2.5. mRNA Expression of CR-1, E-Cad, N-Cad, and Vim by Reverse Transcription Polymerase Chain Reaction (RT-PCR) in Tissue Samples
After removal from −80°C, the tissue specimens were ground in a liquid nitrogen-precooled mortar into powder form in order to extract an appropriate amount of RNA (about 100 mg) by addition of RNAiso Plus pulp to transparency at room temperature, followed by centrifugation for 5 min at 12000 g at 4°C. The supernatant was transferred to a new Ep tube; chloroform was added (1 : 5 v/v) and shaked at room temperature for 5 min, followed by 12000 g at 4°C for 15 min. The Ep supernatant was transferred to a new tube; an equal volume of isopropanol was added upside down, thoroughly mixed at room temperature for 10 min, and then centrifuged at 12000 g at 4°C for 10 min. The supernatant was discarded, and the precipitate was washed with 1 mL of 75% ethanol for retention, naturally dried, and dissolved in a small amount of DEPC water sufficient to dissolve the precipitate and then stored at −80°C. Then, 2 μL of extracted RNA was added to 68 μL DEPC water, wind, and percussion mixed with protein and nucleic acid analyzer RNA mixture, and its OD value and concentration were recorded.

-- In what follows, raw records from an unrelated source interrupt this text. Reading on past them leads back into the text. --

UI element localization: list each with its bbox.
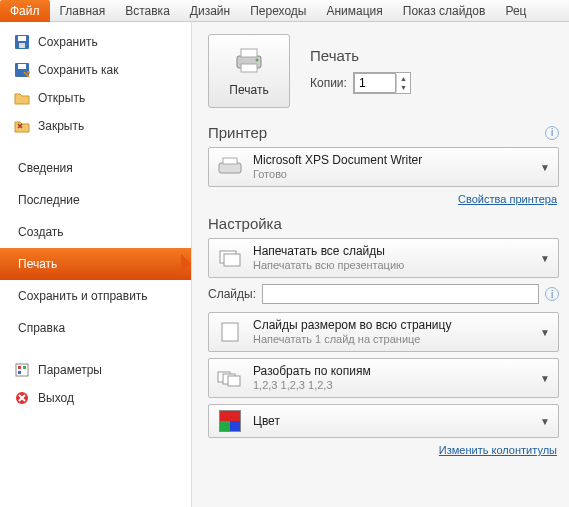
svg-rect-15 [223, 158, 237, 164]
sidebar-exit[interactable]: Выход [0, 384, 191, 412]
folder-open-icon [14, 90, 30, 106]
copies-input[interactable] [354, 73, 396, 93]
svg-rect-5 [16, 364, 28, 376]
svg-rect-2 [19, 43, 25, 48]
chevron-down-icon: ▼ [540, 416, 550, 427]
chevron-down-icon: ▼ [540, 162, 550, 173]
svg-rect-17 [224, 254, 240, 266]
dropdown-title: Слайды размером во всю страницу [253, 318, 530, 332]
printer-properties-link[interactable]: Свойства принтера [208, 193, 557, 205]
backstage-sidebar: Сохранить Сохранить как Открыть Закрыть … [0, 22, 192, 507]
spinner-down-icon[interactable]: ▼ [397, 83, 410, 92]
print-heading: Печать [310, 47, 411, 64]
sidebar-print[interactable]: Печать [0, 248, 191, 280]
svg-rect-6 [18, 366, 21, 369]
sidebar-label: Параметры [38, 363, 102, 377]
tab-animation[interactable]: Анимация [316, 0, 392, 22]
sidebar-help[interactable]: Справка [0, 312, 191, 344]
sidebar-label: Открыть [38, 91, 85, 105]
sidebar-label: Сохранить как [38, 63, 118, 77]
print-button[interactable]: Печать [208, 34, 290, 108]
printer-status: Готово [253, 167, 530, 181]
chevron-down-icon: ▼ [540, 327, 550, 338]
sidebar-label: Создать [18, 225, 64, 239]
page-full-icon [217, 319, 243, 345]
save-as-icon [14, 62, 30, 78]
print-button-label: Печать [229, 83, 268, 97]
save-icon [14, 34, 30, 50]
svg-rect-7 [23, 366, 26, 369]
copies-spinner[interactable]: ▲▼ [353, 72, 411, 94]
dropdown-sub: 1,2,3 1,2,3 1,2,3 [253, 378, 530, 392]
sidebar-label: Последние [18, 193, 80, 207]
slides-label: Слайды: [208, 287, 256, 301]
tab-design[interactable]: Дизайн [180, 0, 240, 22]
printer-heading: Принтер [208, 124, 267, 141]
edit-headers-link[interactable]: Изменить колонтитулы [208, 444, 557, 456]
printer-device-icon [217, 154, 243, 180]
svg-point-13 [256, 58, 259, 61]
sidebar-share[interactable]: Сохранить и отправить [0, 280, 191, 312]
settings-heading: Настройка [208, 215, 282, 232]
options-icon [14, 362, 30, 378]
sidebar-label: Закрыть [38, 119, 84, 133]
close-folder-icon [14, 118, 30, 134]
sidebar-label: Справка [18, 321, 65, 335]
exit-icon [14, 390, 30, 406]
tab-home[interactable]: Главная [50, 0, 116, 22]
printer-icon [232, 46, 266, 79]
spinner-up-icon[interactable]: ▲ [397, 74, 410, 83]
svg-rect-1 [18, 36, 26, 41]
chevron-down-icon: ▼ [540, 373, 550, 384]
svg-rect-8 [18, 371, 21, 374]
chevron-down-icon: ▼ [540, 253, 550, 264]
collate-dropdown[interactable]: Разобрать по копиям 1,2,3 1,2,3 1,2,3 ▼ [208, 358, 559, 398]
sidebar-save-as[interactable]: Сохранить как [0, 56, 191, 84]
dropdown-sub: Напечатать всю презентацию [253, 258, 530, 272]
sidebar-open[interactable]: Открыть [0, 84, 191, 112]
svg-rect-18 [222, 323, 238, 341]
svg-rect-11 [241, 49, 257, 57]
color-icon [217, 408, 243, 434]
sidebar-recent[interactable]: Последние [0, 184, 191, 216]
dropdown-title: Цвет [253, 414, 530, 428]
print-range-dropdown[interactable]: Напечатать все слайды Напечатать всю пре… [208, 238, 559, 278]
tab-review[interactable]: Рец [495, 0, 536, 22]
info-icon[interactable]: i [545, 287, 559, 301]
copies-label: Копии: [310, 76, 347, 90]
svg-rect-21 [228, 376, 240, 386]
layout-dropdown[interactable]: Слайды размером во всю страницу Напечата… [208, 312, 559, 352]
svg-rect-12 [241, 64, 257, 72]
sidebar-label: Сохранить и отправить [18, 289, 148, 303]
sidebar-label: Сведения [18, 161, 73, 175]
sidebar-close[interactable]: Закрыть [0, 112, 191, 140]
info-icon[interactable]: i [545, 126, 559, 140]
sidebar-info[interactable]: Сведения [0, 152, 191, 184]
tab-slideshow[interactable]: Показ слайдов [393, 0, 496, 22]
slides-stack-icon [217, 245, 243, 271]
color-dropdown[interactable]: Цвет ▼ [208, 404, 559, 438]
tab-transitions[interactable]: Переходы [240, 0, 316, 22]
sidebar-label: Печать [18, 257, 57, 271]
sidebar-options[interactable]: Параметры [0, 356, 191, 384]
svg-rect-4 [18, 64, 26, 69]
dropdown-title: Разобрать по копиям [253, 364, 530, 378]
sidebar-label: Выход [38, 391, 74, 405]
printer-name: Microsoft XPS Document Writer [253, 153, 530, 167]
collate-icon [217, 365, 243, 391]
dropdown-title: Напечатать все слайды [253, 244, 530, 258]
dropdown-sub: Напечатать 1 слайд на странице [253, 332, 530, 346]
sidebar-new[interactable]: Создать [0, 216, 191, 248]
tab-insert[interactable]: Вставка [115, 0, 180, 22]
ribbon-tabs: Файл Главная Вставка Дизайн Переходы Ани… [0, 0, 569, 22]
sidebar-label: Сохранить [38, 35, 98, 49]
print-panel: Печать Печать Копии: ▲▼ Принтер i Micros… [192, 22, 569, 507]
tab-file[interactable]: Файл [0, 0, 50, 22]
slides-input[interactable] [262, 284, 539, 304]
sidebar-save[interactable]: Сохранить [0, 28, 191, 56]
printer-dropdown[interactable]: Microsoft XPS Document Writer Готово ▼ [208, 147, 559, 187]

The RT-PCR reaction was conducted with the following 25 μL PCR reaction system: 12.5 μL premix column, 2 μL template (cDNA), 1 μL primer 1 (20 μM), 1 μL primer 2 (20 μM), and 8.5 μL sterile distilled water. The reaction solution underwent light oscillation mixing and centrifugation. Reaction conditions were 94°C for 3 min, 94°C for 30 s, 58°C for 30 s, and 72°C for 30 s. The primers for CR-1, N-cad, E-cad, Vim, and the reference standard GAPDH are listed in Supplementary Table 1 in Supplementary Material available online at http://dx.doi.org/10.1155/2015/421285.
After PCR amplification, 10 μL PCR products were separated by electrophoresis in 2% (w/v) agarose gels at 80 V for 30 min, stained with ethidium bromide, and photographed under UV light. Photographs were scanned and the intensity of the bands was determined using Quantity One image analysis software (Bio-Rad). Values were normalized with GAPDH cDNA. The results are expressed as the mean ± SD from at least three experiments.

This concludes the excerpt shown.